* [Data excerpts]:
=== Section Start ===

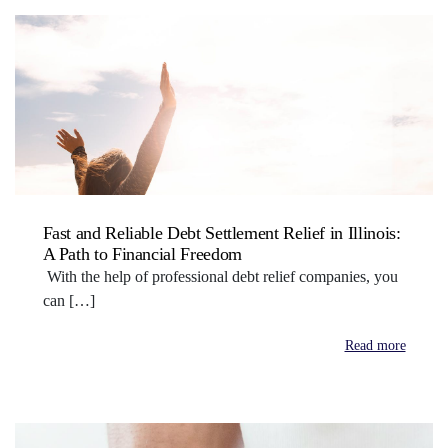
Fast and Reliable Debt Settlement Relief in Illinois:
A Path to Financial Freedom
With the help of professional debt relief companies, you
can […]
Read more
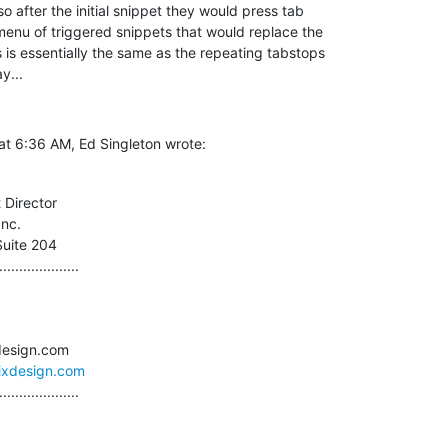
o after the initial snippet they would press tab  

enu of triggered snippets that would replace the  

 is essentially the same as the repeating tabstops  

y...
at 6:36 AM, Ed Singleton wrote:
 Director

nc.

Suite 204

....................

sixdesign.com
....................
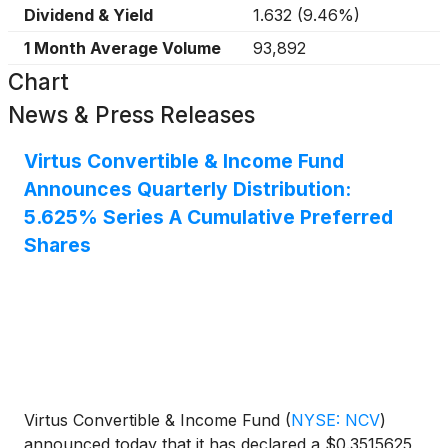
Dividend & Yield
1.632
(
9.46%
)
1 Month Average Volume
93,892
Chart
News & Press Releases
Virtus Convertible & Income Fund
Announces Quarterly Distribution:
5.625% Series A Cumulative Preferred
Shares
Virtus Convertible & Income Fund
(
NYSE: NCV
)
announced today that it has declared a $0.3515625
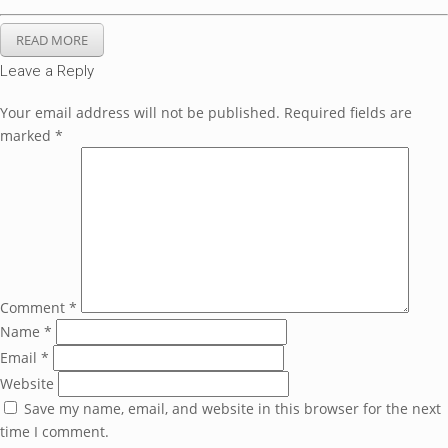
READ MORE
Leave a Reply
Your email address will not be published.
Required fields are
marked
*
Comment
*
Name
*
Email
*
Website
Save my name, email, and website in this browser for the next
time I comment.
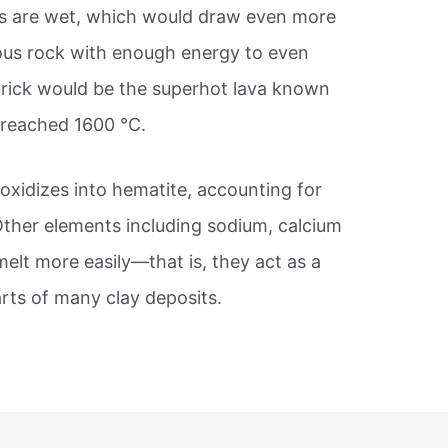
les are wet, which would draw even more
eous rock with enough energy to even
brick would be the superhot lava known
 reached 1600 °C.
t oxidizes into hematite, accounting for
 Other elements including sodium, calcium
melt more easily—that is, they act as a
parts of many clay deposits.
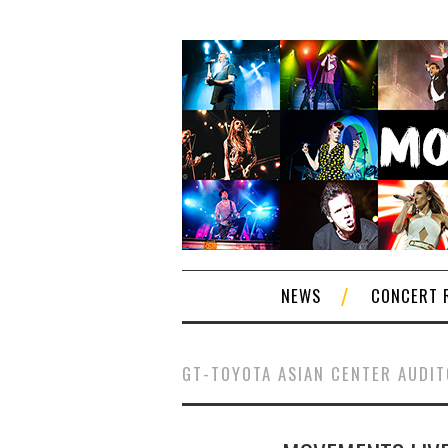
NEWS
CONCERT 
GT-TOYOTA ASIAN CENTER AUDI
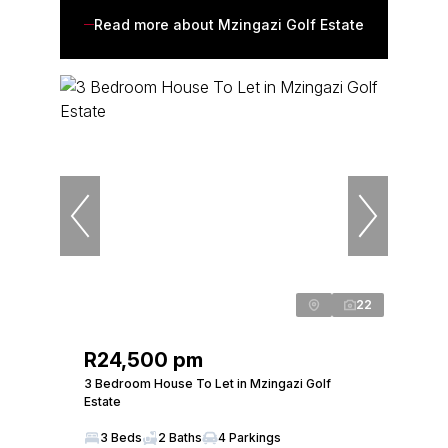
Read more about Mzingazi Golf Estate
22
R24,500 pm
3 Bedroom House To Let in Mzingazi Golf
Estate
3 Beds
2 Baths
4 Parkings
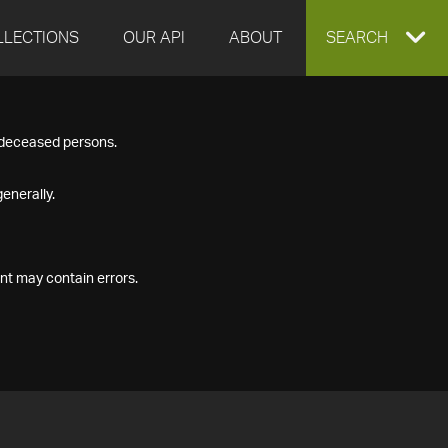
LLECTIONS
OUR API
ABOUT
EXPAND
SEARCH
SEARCH
f deceased persons.
BOX
enerally.
nt may contain errors.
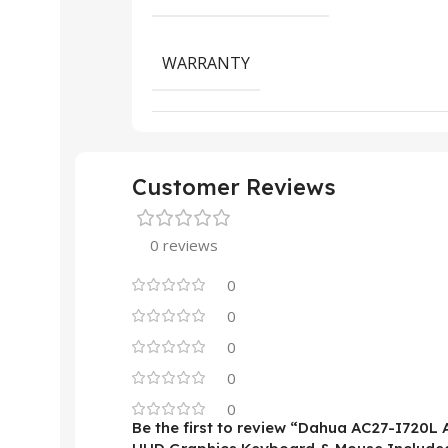
WARRANTY
Customer Reviews
0 reviews
0
0
0
0
0
Be the first to review “Dahua AC27-I720L 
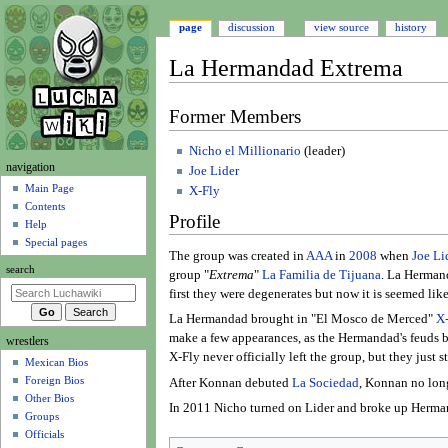
page
discussion
view source
history
La Hermandad Extrema
Jump
Jump
Former Members
to
to
navigation
search
Nicho el Millionario
(leader)
N
navigation
Joe Lider
a
Main Page
X-Fly
Contents
v
Profile
Help
i
Special pages
g
The group was created in
AAA
in
2008
when
Joe Li
search
group "
Extrema
"
La Familia de Tijuana
. La Hermand
a
first they were degenerates but now it is seemed lik
t
La Hermandad brought in "El Mosco de Merced"
X
i
make a few appearances, as the Hermandad's feuds 
wrestlers
o
X-Fly never officially left the group, but they just
Mexican Bios
n
Foreign Bios
After Konnan debuted
La Sociedad
, Konnan no lon
m
Other Bios
In 2011 Nicho turned on Lider and broke up Herma
e
Groups
n
Officials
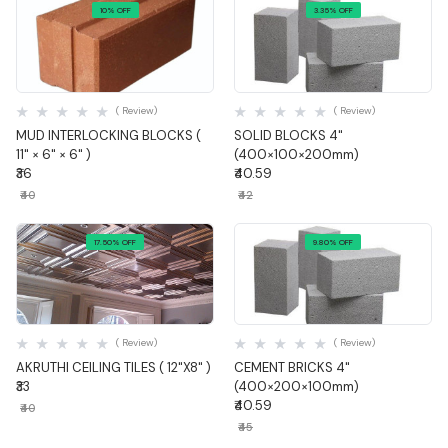
10% OFF
3.35% OFF
Quick View
Quick View
( Review)
( Review)
MUD INTERLOCKING BLOCKS (
SOLID BLOCKS 4"
11" × 6" × 6" )
(400×100×200mm)
₹36
₹40.59
₹40
₹42
17.50% OFF
9.80% OFF
Quick View
Quick View
( Review)
( Review)
AKRUTHI CEILING TILES ( 12"X8" )
CEMENT BRICKS 4"
₹33
(400×200×100mm)
₹40.59
₹40
₹45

=== Section End ===

Exact reproduction of the entries above is what's needed; images stay out.

* [Exercise answer]:
Fast and Reliable Debt Settlement Relief in Illinois:
A Path to Financial Freedom
With the help of professional debt relief companies, you
can […]
Read more
o after the initial snippet they would press tab  

enu of triggered snippets that would replace the  

 is essentially the same as the repeating tabstops  

y...
at 6:36 AM, Ed Singleton wrote:
 Director

nc.

Suite 204

....................

sixdesign.com
....................
Dividend & Yield
1.632
(
9.46%
)
1 Month Average Volume
93,892
Chart
News & Press Releases
Virtus Convertible & Income Fund
Announces Quarterly Distribution:
5.625% Series A Cumulative Preferred
Shares
Virtus Convertible & Income Fund
(
NYSE: NCV
)
announced today that it has declared a $0.3515625
READ MORE
Leave a Reply
Your email address will not be published.
Required fields are
marked
*
Comment
*
Name
*
Email
*
Website
Save my name, email, and website in this browser for the next
time I comment.
les are wet, which would draw even more
eous rock with enough energy to even
brick would be the superhot lava known
 reached 1600 °C.
t oxidizes into hematite, accounting for
 Other elements including sodium, calcium
melt more easily—that is, they act as a
parts of many clay deposits.
NEWS
CONCERT 
GT-TOYOTA ASIAN CENTER AUDI
Read more about Mzingazi Golf Estate
22
R24,500 pm
3 Bedroom House To Let in Mzingazi Golf
Estate
3 Beds
2 Baths
4 Parkings
LLECTIONS
OUR API
ABOUT
EXPAND
SEARCH
SEARCH
f deceased persons.
BOX
enerally.
nt may contain errors.
WARRANTY
Customer Reviews
0 reviews
0
0
0
0
0
Be the first to review “Dahua AC27-I720L 
page
discussion
view source
history
La Hermandad Extrema
Jump
Jump
Former Members
to
to
navigation
search
Nicho el Millionario
(leader)
N
navigation
Joe Lider
a
Main Page
X-Fly
Contents
v
Profile
Help
i
Special pages
g
The group was created in
AAA
in
2008
when
Joe Li
search
group "
Extrema
"
La Familia de Tijuana
. La Hermand
a
first they were degenerates but now it is seemed lik
t
La Hermandad brought in "El Mosco de Merced"
X
i
make a few appearances, as the Hermandad's feuds 
wrestlers
o
X-Fly never officially left the group, but they just
Mexican Bios
n
Foreign Bios
After Konnan debuted
La Sociedad
, Konnan no lon
m
Other Bios
In 2011 Nicho turned on Lider and broke up Herma
e
Groups
n
Officials
10% OFF
3.35% OFF
Quick View
Quick View
( Review)
( Review)
MUD INTERLOCKING BLOCKS (
SOLID BLOCKS 4"
11" × 6" × 6" )
(400×100×200mm)
₹36
₹40.59
₹40
₹42
17.50% OFF
9.80% OFF
Quick View
Quick View
( Review)
( Review)
AKRUTHI CEILING TILES ( 12"X8" )
CEMENT BRICKS 4"
₹33
(400×200×100mm)
₹40.59
₹40
₹45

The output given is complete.